Dataset entries:
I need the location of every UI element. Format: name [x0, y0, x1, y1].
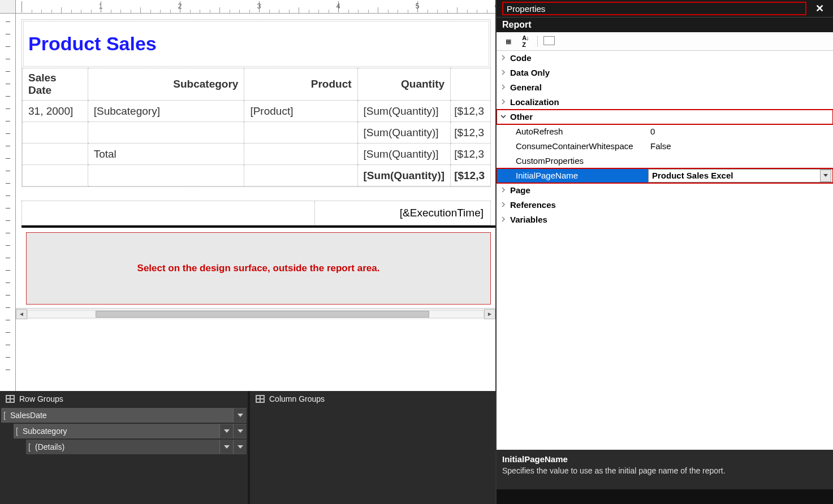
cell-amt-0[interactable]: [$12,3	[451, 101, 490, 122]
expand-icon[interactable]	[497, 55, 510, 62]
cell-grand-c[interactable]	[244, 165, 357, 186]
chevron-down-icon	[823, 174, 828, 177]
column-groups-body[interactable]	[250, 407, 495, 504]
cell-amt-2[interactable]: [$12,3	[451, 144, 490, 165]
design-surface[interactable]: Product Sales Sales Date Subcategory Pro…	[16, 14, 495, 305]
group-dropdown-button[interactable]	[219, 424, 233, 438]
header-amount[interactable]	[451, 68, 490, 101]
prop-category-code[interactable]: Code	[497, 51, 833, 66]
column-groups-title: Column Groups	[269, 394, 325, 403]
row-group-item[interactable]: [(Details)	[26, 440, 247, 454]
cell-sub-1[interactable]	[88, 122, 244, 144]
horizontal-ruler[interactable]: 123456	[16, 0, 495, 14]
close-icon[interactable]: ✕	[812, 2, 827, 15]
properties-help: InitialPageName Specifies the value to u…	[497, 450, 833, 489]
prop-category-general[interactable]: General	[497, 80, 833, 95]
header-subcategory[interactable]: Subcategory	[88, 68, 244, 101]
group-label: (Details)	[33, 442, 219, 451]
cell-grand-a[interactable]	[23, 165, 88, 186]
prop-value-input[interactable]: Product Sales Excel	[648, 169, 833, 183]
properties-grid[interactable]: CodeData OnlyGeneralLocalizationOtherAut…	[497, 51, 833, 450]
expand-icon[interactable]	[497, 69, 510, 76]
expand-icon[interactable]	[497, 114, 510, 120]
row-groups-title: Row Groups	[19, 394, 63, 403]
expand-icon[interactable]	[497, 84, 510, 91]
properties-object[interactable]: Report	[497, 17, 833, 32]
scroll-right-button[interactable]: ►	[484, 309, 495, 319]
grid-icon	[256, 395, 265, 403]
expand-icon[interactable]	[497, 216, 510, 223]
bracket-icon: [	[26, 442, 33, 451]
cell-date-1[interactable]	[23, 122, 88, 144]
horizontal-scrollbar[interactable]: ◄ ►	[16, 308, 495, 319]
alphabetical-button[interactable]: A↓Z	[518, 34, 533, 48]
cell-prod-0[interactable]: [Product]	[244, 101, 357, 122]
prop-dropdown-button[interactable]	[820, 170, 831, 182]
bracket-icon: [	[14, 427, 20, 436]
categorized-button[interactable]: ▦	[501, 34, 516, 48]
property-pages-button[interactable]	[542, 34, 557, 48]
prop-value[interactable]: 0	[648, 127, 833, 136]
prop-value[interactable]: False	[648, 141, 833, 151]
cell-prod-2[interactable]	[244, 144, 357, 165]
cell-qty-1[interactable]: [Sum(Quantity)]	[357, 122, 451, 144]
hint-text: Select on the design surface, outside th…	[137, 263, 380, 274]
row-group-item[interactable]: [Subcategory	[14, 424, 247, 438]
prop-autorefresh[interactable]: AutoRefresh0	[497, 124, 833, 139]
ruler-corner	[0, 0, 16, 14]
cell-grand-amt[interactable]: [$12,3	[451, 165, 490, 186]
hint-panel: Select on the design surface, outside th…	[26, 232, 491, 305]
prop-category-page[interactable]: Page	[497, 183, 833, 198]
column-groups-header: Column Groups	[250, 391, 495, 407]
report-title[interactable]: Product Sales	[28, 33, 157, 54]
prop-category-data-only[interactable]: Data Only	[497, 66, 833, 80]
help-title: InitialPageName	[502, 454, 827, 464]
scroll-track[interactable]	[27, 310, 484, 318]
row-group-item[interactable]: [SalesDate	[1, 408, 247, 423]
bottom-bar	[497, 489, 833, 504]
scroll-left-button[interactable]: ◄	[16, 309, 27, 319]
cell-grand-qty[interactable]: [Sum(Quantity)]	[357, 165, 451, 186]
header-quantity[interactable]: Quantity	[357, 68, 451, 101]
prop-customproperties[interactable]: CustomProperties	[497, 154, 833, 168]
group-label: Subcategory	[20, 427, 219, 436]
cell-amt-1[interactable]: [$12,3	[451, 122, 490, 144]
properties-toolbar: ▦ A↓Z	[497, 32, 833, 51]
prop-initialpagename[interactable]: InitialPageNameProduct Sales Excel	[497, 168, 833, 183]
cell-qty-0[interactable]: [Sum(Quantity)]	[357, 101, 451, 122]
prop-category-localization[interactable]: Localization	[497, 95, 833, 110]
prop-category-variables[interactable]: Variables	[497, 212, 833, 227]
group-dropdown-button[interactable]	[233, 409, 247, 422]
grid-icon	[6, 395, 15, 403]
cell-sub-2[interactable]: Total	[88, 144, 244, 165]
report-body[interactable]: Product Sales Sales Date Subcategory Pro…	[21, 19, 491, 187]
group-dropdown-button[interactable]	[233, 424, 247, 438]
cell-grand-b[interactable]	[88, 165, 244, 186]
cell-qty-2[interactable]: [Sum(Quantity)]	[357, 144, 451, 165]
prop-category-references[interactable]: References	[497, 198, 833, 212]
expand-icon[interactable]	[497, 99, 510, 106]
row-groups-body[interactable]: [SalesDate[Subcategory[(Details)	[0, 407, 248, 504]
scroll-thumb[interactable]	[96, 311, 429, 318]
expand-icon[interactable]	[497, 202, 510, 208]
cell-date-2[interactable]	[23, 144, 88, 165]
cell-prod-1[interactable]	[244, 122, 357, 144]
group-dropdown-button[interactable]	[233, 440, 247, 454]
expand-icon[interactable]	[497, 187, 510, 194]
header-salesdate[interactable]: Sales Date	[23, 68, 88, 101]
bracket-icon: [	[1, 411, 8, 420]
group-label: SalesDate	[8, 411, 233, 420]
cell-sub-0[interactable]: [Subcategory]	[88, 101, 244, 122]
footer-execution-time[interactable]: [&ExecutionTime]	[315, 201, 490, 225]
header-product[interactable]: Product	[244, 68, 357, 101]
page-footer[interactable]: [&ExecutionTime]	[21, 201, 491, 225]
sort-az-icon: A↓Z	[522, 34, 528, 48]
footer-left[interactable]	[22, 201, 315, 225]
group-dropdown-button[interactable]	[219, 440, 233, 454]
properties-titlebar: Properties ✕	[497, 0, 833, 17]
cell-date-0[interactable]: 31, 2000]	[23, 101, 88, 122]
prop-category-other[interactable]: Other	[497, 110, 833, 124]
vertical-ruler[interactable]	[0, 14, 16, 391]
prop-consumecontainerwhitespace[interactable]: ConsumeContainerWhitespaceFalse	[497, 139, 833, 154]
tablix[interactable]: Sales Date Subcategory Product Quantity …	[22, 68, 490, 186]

...

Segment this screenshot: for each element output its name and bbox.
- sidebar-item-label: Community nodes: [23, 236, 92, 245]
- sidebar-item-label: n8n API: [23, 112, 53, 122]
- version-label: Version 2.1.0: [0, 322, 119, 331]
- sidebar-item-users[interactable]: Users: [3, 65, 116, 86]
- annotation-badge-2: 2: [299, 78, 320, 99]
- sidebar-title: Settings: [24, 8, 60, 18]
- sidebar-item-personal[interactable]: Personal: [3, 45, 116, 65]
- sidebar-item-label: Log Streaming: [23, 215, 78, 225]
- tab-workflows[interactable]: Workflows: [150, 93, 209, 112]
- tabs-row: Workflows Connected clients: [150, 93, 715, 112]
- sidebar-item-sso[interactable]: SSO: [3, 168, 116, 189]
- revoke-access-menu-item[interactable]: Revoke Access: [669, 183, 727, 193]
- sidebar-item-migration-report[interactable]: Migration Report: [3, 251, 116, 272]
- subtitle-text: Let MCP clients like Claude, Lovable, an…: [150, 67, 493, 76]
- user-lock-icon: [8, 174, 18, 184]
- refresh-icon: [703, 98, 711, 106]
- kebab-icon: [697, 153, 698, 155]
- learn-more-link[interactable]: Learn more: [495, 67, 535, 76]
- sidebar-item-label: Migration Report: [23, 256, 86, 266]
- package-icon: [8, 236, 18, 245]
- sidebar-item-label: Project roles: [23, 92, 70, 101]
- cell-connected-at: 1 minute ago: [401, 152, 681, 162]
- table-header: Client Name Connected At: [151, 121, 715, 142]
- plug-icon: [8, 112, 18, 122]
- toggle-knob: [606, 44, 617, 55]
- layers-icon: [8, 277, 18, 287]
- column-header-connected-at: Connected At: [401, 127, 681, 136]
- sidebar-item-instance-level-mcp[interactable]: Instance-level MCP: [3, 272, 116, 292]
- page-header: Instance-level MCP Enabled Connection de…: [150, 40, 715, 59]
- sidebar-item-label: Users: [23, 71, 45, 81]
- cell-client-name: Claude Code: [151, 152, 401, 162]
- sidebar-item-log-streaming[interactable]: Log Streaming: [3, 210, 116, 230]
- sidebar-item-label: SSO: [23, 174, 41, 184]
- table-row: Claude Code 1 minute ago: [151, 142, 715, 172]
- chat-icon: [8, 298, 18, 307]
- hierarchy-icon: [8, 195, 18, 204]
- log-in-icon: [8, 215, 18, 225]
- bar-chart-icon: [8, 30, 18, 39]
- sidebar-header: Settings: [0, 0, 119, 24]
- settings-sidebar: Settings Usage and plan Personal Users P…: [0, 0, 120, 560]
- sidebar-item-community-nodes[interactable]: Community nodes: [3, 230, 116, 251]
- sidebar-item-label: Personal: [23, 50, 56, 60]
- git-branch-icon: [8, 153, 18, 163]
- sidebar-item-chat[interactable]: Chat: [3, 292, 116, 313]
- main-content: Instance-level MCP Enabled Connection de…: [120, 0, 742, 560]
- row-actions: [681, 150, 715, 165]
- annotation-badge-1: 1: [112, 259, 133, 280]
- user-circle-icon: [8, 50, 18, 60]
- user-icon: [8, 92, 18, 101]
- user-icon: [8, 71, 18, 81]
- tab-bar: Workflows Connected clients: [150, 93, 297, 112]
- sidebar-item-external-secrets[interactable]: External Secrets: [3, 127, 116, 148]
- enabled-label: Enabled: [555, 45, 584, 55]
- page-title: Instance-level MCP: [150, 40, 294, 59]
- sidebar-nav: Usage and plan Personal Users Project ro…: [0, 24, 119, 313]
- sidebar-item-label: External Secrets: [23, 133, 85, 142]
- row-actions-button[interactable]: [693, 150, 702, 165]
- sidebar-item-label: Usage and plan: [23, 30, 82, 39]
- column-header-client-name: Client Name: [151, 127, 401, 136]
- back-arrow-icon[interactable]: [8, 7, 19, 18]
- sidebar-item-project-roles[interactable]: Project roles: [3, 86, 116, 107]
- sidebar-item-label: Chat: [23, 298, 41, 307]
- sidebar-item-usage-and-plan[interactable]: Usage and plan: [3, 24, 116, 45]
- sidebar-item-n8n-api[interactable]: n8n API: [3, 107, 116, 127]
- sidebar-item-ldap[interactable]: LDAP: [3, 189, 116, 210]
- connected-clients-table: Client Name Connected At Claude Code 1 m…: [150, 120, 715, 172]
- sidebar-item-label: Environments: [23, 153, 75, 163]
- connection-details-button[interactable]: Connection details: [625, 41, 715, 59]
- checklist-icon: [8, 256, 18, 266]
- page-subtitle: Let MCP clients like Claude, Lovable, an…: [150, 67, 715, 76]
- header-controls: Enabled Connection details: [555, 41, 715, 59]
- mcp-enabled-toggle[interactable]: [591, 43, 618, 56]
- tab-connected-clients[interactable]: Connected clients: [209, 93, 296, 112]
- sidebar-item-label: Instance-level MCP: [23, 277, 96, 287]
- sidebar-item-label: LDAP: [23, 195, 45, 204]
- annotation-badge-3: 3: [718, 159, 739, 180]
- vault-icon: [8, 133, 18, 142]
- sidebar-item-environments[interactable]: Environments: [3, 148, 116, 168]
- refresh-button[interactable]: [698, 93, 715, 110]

What to do:
One number only, please: the count of lines in the data that hold the word "design".

Response:
3